Fadel Soliman aborde le rôle des spécialistes musulmans en déradicalisation et encourage une plus grande prise de conscience des doctrines de l’islam
Fadel Soliman tient une copie de The Fog is Lifting, une série de documentaires produits par The Bridges Foundation (MEE/Gofran Sawalha)

LONDRES – « Je suis un survivant des attentats du 11 septembre », déclare le cinéaste de renommée mondiale et conférencier sur l’islam, Fadel Soliman. Au matin du 11 septembre 2001, Soliman représentait l’Assemblée mondiale de la jeunesse musulmane (WAMY) à l’ONU et devait assister à une conférence pour les ONG du Département de l’information (DPI) se tenant à Manhattan ce même jour.

« Ce matin-là, j’avais trois heures devant moi avant ma conférence, alors j’avais décidé de faire un peu de tourisme. À 8 heures en ce 11 septembre, j’avais tenté d’arrêter un taxi pour me rendre, avec deux collègues, au World Trade Centre. Pendant une demi-heure, aucun taxi ne s’est arrêté. » Plus tard, Soliman a découvert que la première attaque contre les tours jumelles s’était produite à 8 h 45.

« J’étais plutôt frustré à ce moment-là, je ne réalisais pas que Dieu nous sauvait la vie. Ce moment a marqué un tournant pour moi. J’ai appris à me contenter. Nous ne savons pas ce qui est bon pour nous, ni ce qui est mauvais, nous ne pouvons qu’accepter. Cela signifie savoir se contenter et ce sentiment est plus stable que le bonheur. Pour faire simple, cette acceptation, c’est croire au destin et à la destinée. »

En 2001, lors d’un voyage aux États-Unis, Soliman a été introduit au dawah, un terme arabe qui signifie « inviter les gens à en apprendre davantage sur l’islam ». Soliman a été inspiré par le travail de certains des meilleurs contributeurs à la connaissance islamique en Amérique, en particulier, le Dr Jamal Badawi et Yusuf Estes, puis a commencé ses activités de sensibilisation à l’islam aux États-Unis.
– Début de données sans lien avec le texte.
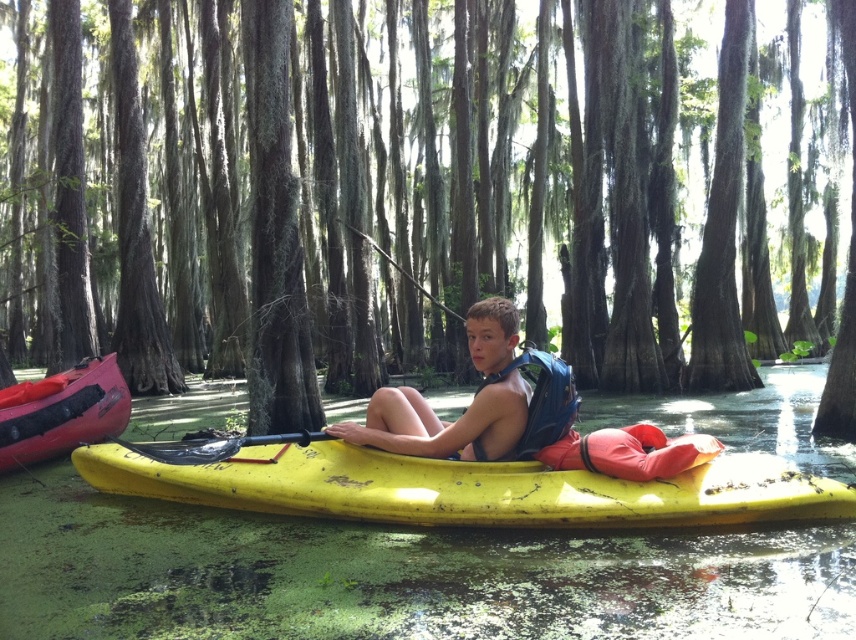 In the scene shown: Who is shorter, green algae water at center or yellow matte canoe at center?

yellow matte canoe at center

Between green algae water at center and yellow matte canoe at center, which one is positioned lower?

green algae water at center is lower down.

Image resolution: width=856 pixels, height=640 pixels. Find the location of `green algae water at center`. green algae water at center is located at coordinates (395, 573).

What do you see at coordinates (407, 195) in the screenshot? Image resolution: width=856 pixels, height=640 pixels. I see `green mossy tree at center` at bounding box center [407, 195].

Between green mossy tree at center and yellow matte canoe at center, which one has more height?

green mossy tree at center is taller.

Does point (761, 268) come farther from viewer compared to point (229, 477)?

Yes.

Locate an element on the screen. green mossy tree at center is located at coordinates (407, 195).

Which is below, green algae water at center or matte yellow kayak at center?

Positioned lower is green algae water at center.

Which is more to the right, green algae water at center or matte yellow kayak at center?

From the viewer's perspective, matte yellow kayak at center appears more on the right side.

Identify the location of green algae water at center. The height and width of the screenshot is (640, 856). (395, 573).

What are the coordinates of `green algae water at center` in the screenshot? It's located at (395, 573).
Il a participé à des émissions à la télévision et à la radio publique nationale, s’est adressé à des non-musulmans dans des églises et des universités et, en l’espace d’un an, est devenu le présentateur de l’émission The Islamic Show ainsi que d’une émission hebdomadaire à la radio, appelée Let the Quran Speak, toutes deux à Washington. Peu de temps après, Soliman est devenu l’aumônier musulman de l’Université américaine de Washington DC.
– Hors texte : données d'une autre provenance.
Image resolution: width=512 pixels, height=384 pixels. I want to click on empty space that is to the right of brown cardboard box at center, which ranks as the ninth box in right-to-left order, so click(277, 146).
Soliman est connu dans le monde entier pour sa contribution à la promotion d’une compréhension précise de l’islam et à la réfutation des idées fausses. Grâce à son organisation, The Bridges Foundation, Soliman a été en mesure de présenter l’islam à plus de 65 000 personnes dans 25 pays en travaillant avec des organismes religieux, des établissements d’enseignement et des organisations gouvernementales. Soliman s’est exprimé dans de nombreuses églises et établissements d’enseignement supérieur – y compris les universités de Hong Kong, Colombo, Trumso et Oslo.

Trouver l’islam

Soliman est né au Caire en 1966 dans une famille instruite de la classe moyenne. Son père était pharmacien et sa mère était une femme au foyer instruite qui parlait couramment français. Dans sa jeunesse, il fut champion de natation et pendant de nombreuses années, il a participé à des compétitions sportives dont le water-polo. Il évoque avec fierté ses deux oncles qui étaient des nageurs olympiques et la réussite de son grand-père nommé membre permanent du comité international olympique, appelé « la légende du sport arabe » dans son Égypte natale.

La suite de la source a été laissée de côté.